• Wednesday, June 19, 2024
businessday logo


NGO says citizen participation critical to budget implementation in Akwa Ibom

NGO group says citizens’ participation critical to budget implementation in Akwa Ibom

Poor citizen participation and weak legislative oversight have been identified as the bane of budget implementation in Akwa Ibom State, according to Policy Alert, a Non-Governmental Organisation.

In a memorandum it presented during a public hearing on the Akwa Ibom State Fiscal Responsibility Bill organised by the State Assembly Committee on Appropriation and Finance, it stated that accountability “cannot happen without strong oversight from the citizens and the legislature.”

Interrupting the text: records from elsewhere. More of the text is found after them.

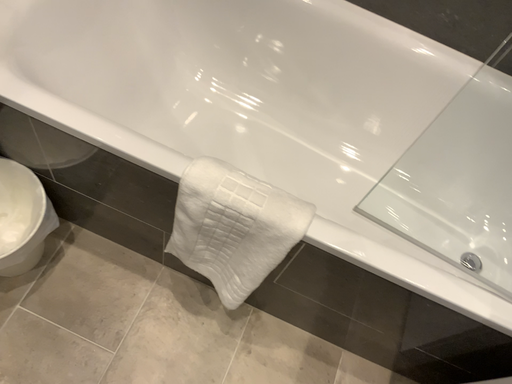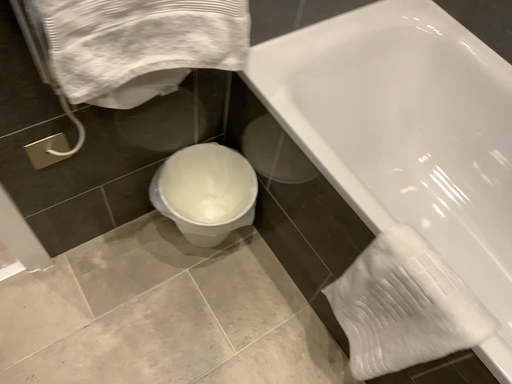 Question: Which way did the camera rotate in the video?

Choices:
 (A) rotated downward
 (B) rotated upward

Answer: (B) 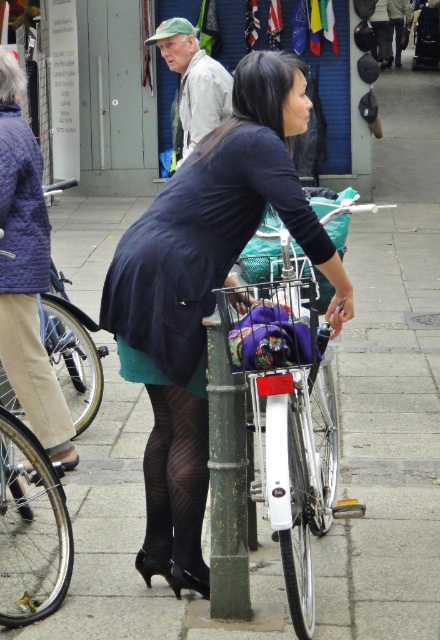 Question: Among these objects, which one is farthest from the camera?

Choices:
 (A) matte black bicycle at center
 (B) white matte bicycle at center
 (C) light beige fabric pants at lower left
 (D) teal matte dress at center

Answer: (A)

Question: Is teal matte dress at center smaller than light beige fabric pants at lower left?

Choices:
 (A) no
 (B) yes

Answer: (A)

Question: Which of the following is the farthest from the observer?

Choices:
 (A) (183, 317)
 (B) (260, 332)
 (C) (58, 442)
 (D) (245, 477)

Answer: (C)

Question: In this image, where is matte black bicycle at center located relative to white matte bicycle at center?

Choices:
 (A) left
 (B) right

Answer: (A)

Question: Does matte black dress at center lie behind teal matte dress at center?

Choices:
 (A) yes
 (B) no

Answer: (A)

Question: Considering the real-world distances, which object is closest to the green metallic pole at center?

Choices:
 (A) black mesh tights at lower center
 (B) matte black dress at center
 (C) light beige fabric pants at lower left

Answer: (A) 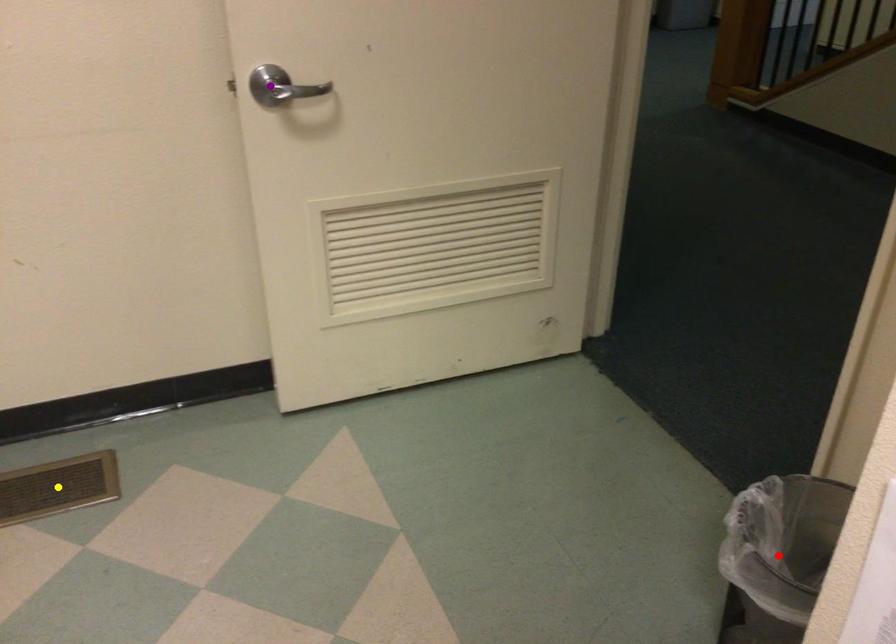 Order these from nearest to farthest:
purple point
red point
yellow point

red point, purple point, yellow point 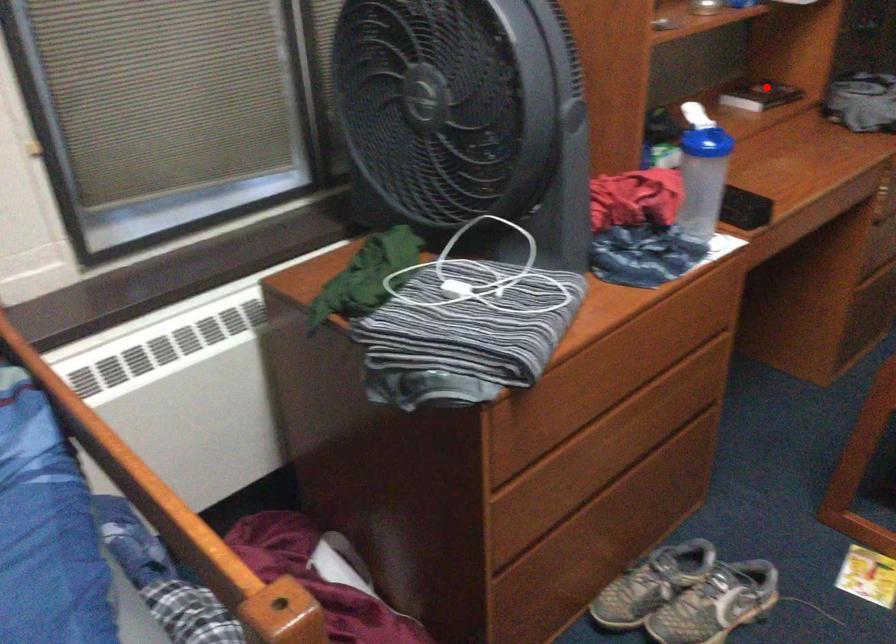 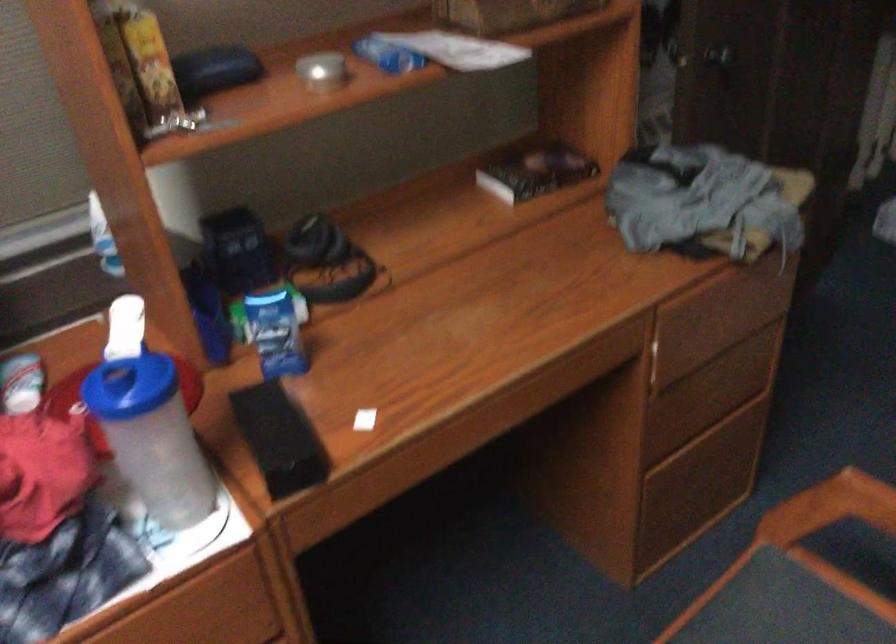 In the second image, find the point that corresponds to the highlighted location in the first image.

(536, 172) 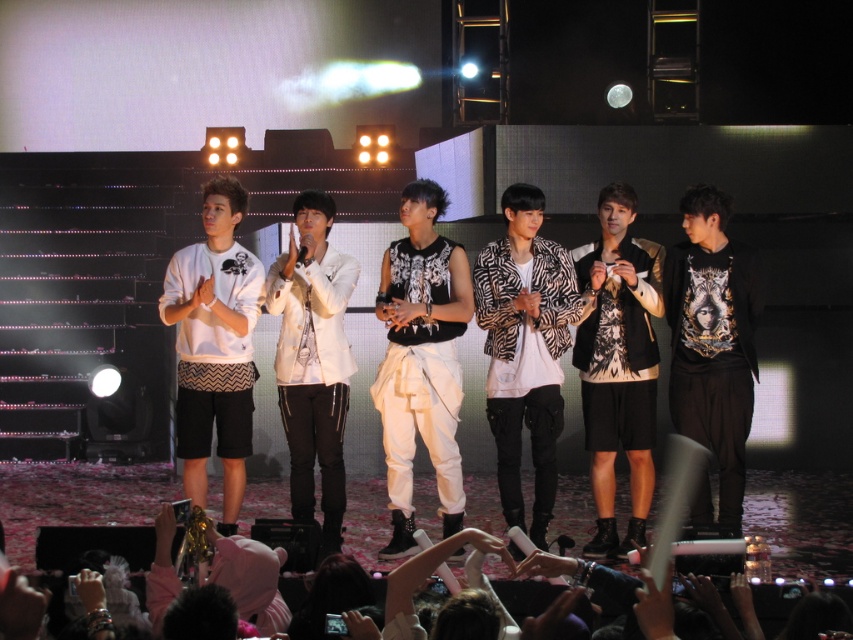 Question: Is white matte pants at center positioned at the back of printed jersey at center?

Choices:
 (A) no
 (B) yes

Answer: (B)

Question: Can you confirm if white matte jacket at center is positioned to the right of pink fabric at lower center?

Choices:
 (A) no
 (B) yes

Answer: (B)

Question: Which object is positioned closest to the white matte jacket at center?

Choices:
 (A) black printed hoodie at right
 (B) printed jersey at center
 (C) pink fabric at lower center

Answer: (B)

Question: Is black printed hoodie at right positioned in front of white matte jacket at center?

Choices:
 (A) yes
 (B) no

Answer: (A)

Question: Among these points, which one is nearest to the camera?

Choices:
 (A) (192, 442)
 (B) (315, 300)
 (C) (450, 352)
 (D) (639, 392)

Answer: (A)

Question: Which of the following is the farthest from the observer?

Choices:
 (A) (271, 300)
 (B) (456, 358)

Answer: (B) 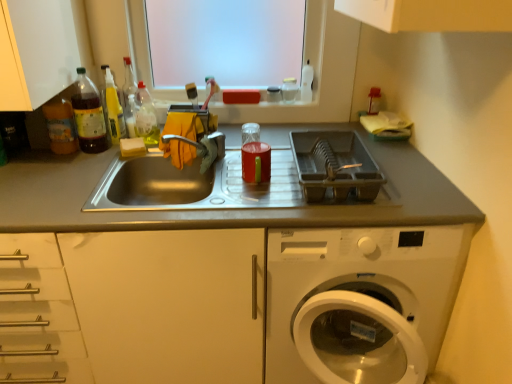 This screenshot has height=384, width=512. I want to click on vacant area situated to the left side of translucent plastic bottle at left, which is the third bottle from right to left, so pyautogui.click(x=32, y=157). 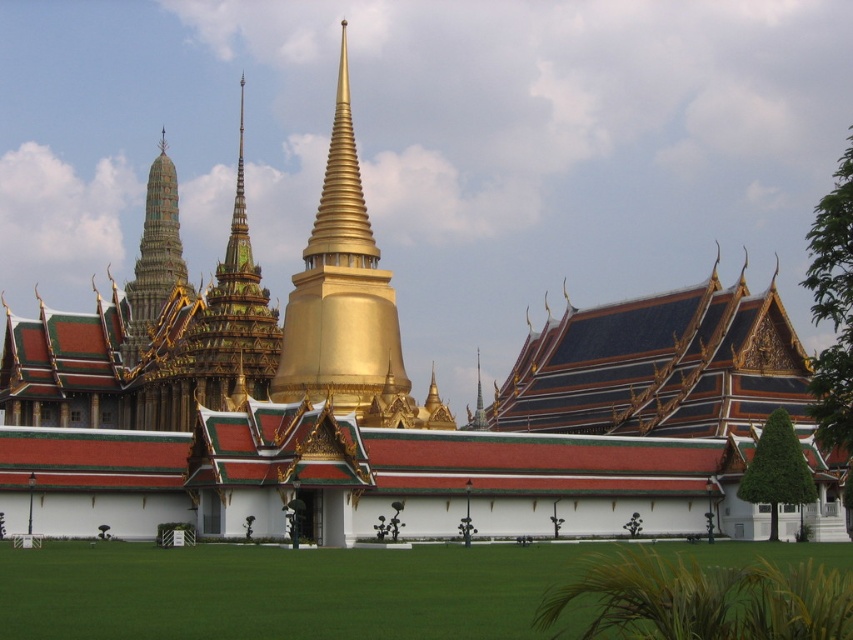 Who is taller, gold polished spire at center or green textured spire at upper left?

With more height is gold polished spire at center.

Between gold polished spire at center and green textured spire at upper left, which one is positioned lower?

green textured spire at upper left is below.

Locate an element on the screen. gold polished spire at center is located at coordinates (341, 292). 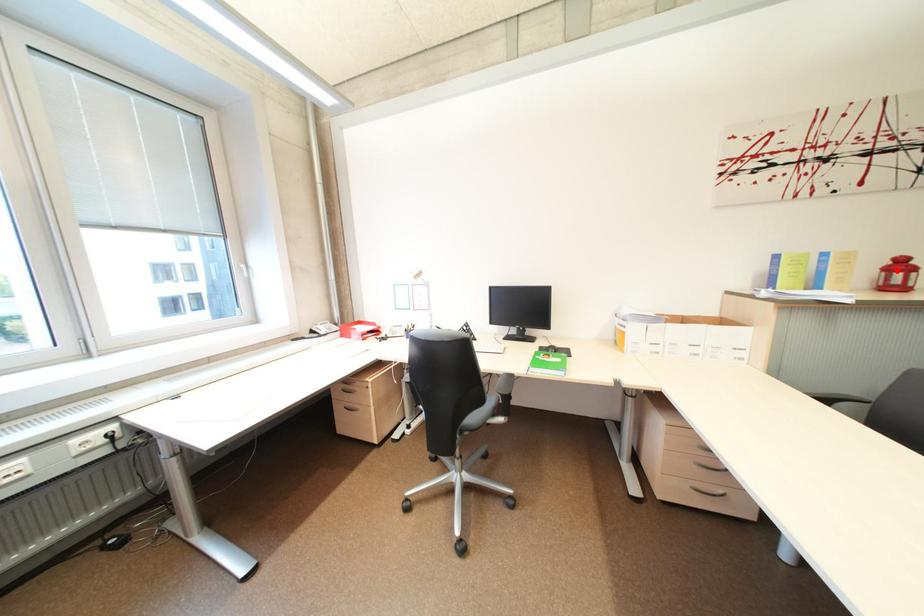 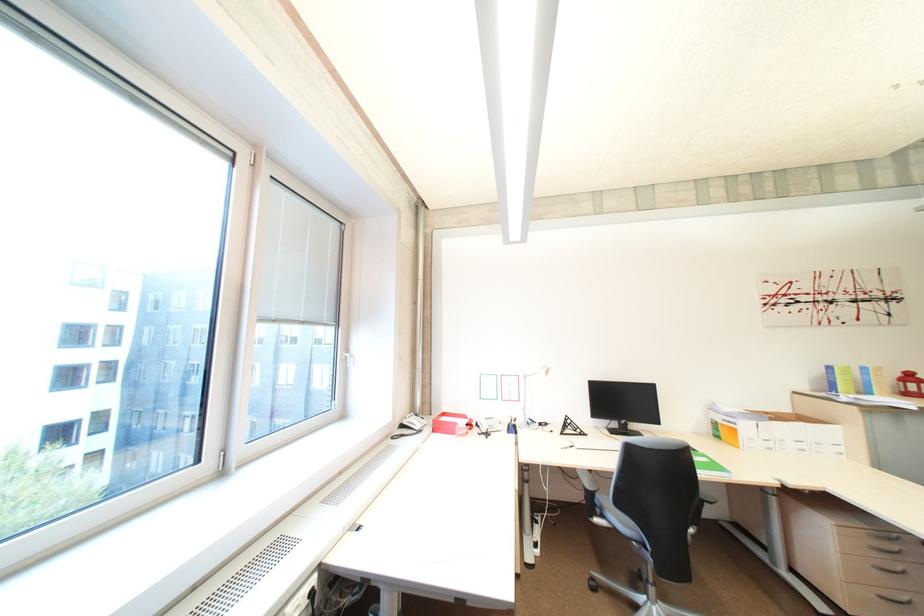 Question: I am providing you with two images of the same scene from different viewpoints. In image1, a red point is highlighted. Considering the same 3D point in image2, which of the following is correct?

Choices:
 (A) It is closer
 (B) It is farther

Answer: (A)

Tijah Bolton-Akpan, executive director of the NGO who presented the memorandum said, “While there have been noticeable improvements in transparency during the last one year, with key Ministries, Departments, and Agencies making hitherto undisclosed budget documents available on their websites, it is important for such transparency to be matched by accountability.

Akpan who emphasised the need for citizens’ participation in the budget process from inception for them to be well informed added that the “enormous appropriation and oversight powers granted to the legislature by the Constitution should not be employed as a tool for intimidation of the executive or merely for transactional purposes, but to ensure a more effective and responsive budget process.”

He said once the Fiscal Responsibility Bill becomes law in the state, it would become an offense for the executive to send a budget proposal to the House of Assembly without a Medium-Term Expenditure Framework (MTEF) or for the government to request for loans without a proper cost-benefit analysis, as is currently the case in the state.

It would also become an offense for budgets to be prepared without the full participation of the citizens, he said.

He noted that the inability of the legislature to put its powers to sufficient use to extract accountability from the executive had over the years resulted in a lot of executive discretion in the state’s budgeting process leading to a trend of poor budget performance.

He added that at 44 percent capital budget implementation for 2019, the state had made some progress on actual capital budget performance, but there was a need for a lot more oversight work by citizens and by accountability institutions such as the Office of the Auditor General and the legislature, especially the House Public Accounts Committee, to increase savings from spurious spending, reduce waste and achieve the desired level of performance for the state.

In its clause by clause consideration of the provisions of the Bill, it commended the inclusion of civil society and organized labour in the composition of the Fiscal Responsibility Council, adding that their participation would be stabilizing factors in the actual implementation of the law.

The organization, however, disagreed with section 20 of the proposed bill which grants the governor wide discretional powers to adjust the MTEF, noting that in the event of any manifest errors being discovered in the MTEF, the proposed law should provide for the Governor to submit a revised MTEF to the House of Assembly, and for the latter to give it expedited passage.

It also commended the bill’s provision on the creation of a stabilization fund and for a Fiscal Risk Appendix to accompany each year’s budget.

The organisation proposed that the law should make it mandatory for every budget to also be accompanied by a Project Implementation and Continuity Appendix.